I have a dataframe (lets call it goodsdf) which consists of 240K rows and a bunch of columns:
| id | name | description | ... | availability | price |
|---|---|---|---|---|---|
| 1001 | Item A | Frying pan | ... | 3 | 20.1 |
| 2031 | Item B | Firewood | ... | 0 | 5 |
| 3412 | Item C | Olive oil | ... | 10 | 12.5 |
Now in the next step, I'm constantly reading a stream of updated items. Those updates include among others new prices for items, which are pulled every 90 seconds. The stream I'm receiving includes also some additional 100K items which are not of interest for my store.

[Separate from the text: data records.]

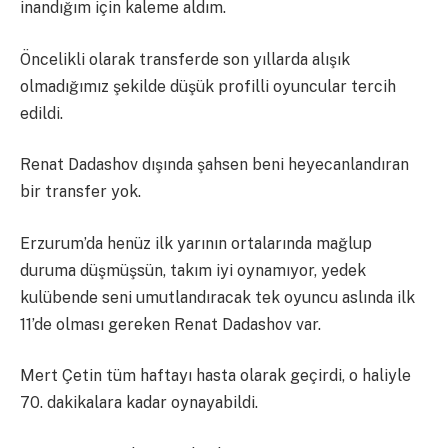
inandığım için kaleme aldım.
Öncelikli olarak transferde son yıllarda alışık
olmadığımız şekilde düşük profilli oyuncular tercih
edildi.
Renat Dadashov dışında şahsen beni heyecanlandıran
bir transfer yok.
Erzurum’da henüz ilk yarının ortalarında mağlup
duruma düşmüşsün, takım iyi oynamıyor, yedek
kulübende seni umutlandıracak tek oyuncu aslında ilk
11’de olması gereken Renat Dadashov var.
Mert Çetin tüm haftayı hasta olarak geçirdi, o haliyle
70. dakikalara kadar oynayabildi.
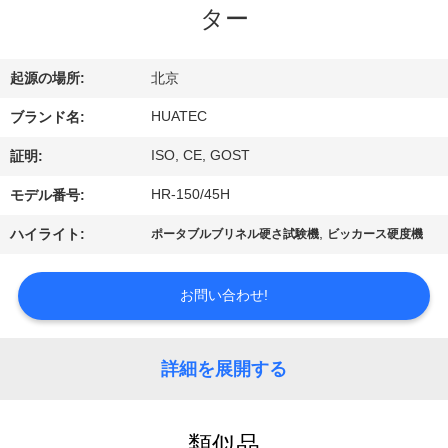
達
ター
に
つ
起源の場所:
北京
い
HUATEC
ブランド名:
て
ISO, CE, GOST
証明:
HR-150/45H
モデル番号:
工
,
ハイライト:
ポータブルブリネル硬さ試験機
ビッカース硬度機
場
お問い合わせ!
旅
行
詳細を展開する
品
類似品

What I'm looking into doing is to update the dataframe with new prices. To do so I use the following (partially pseudo) code:
for entity in feed.entity:
if entity.HasField('product_update'):
if entity.product_update.id == goodsdf['id']: #pseudo
if goodsdf['availability'] != 0: #pseudo
set goodsdf['price'] == entity.product_update.price #pseudo
From what I have read, there are several different ways for accessing values in dataframes, e.g. by using isin(), str.contains() and a couple of others. However, many of them return True and False values only. Another way I tried to solve this is by reading new prices and specific item IDs into separate dataframes, which are later merged into my original goodsdf. This in turn showed to create penalties for time and computer resources.
I'm not quite sure I fully understand the concept using nested if statements in combination with updating values in dataframes.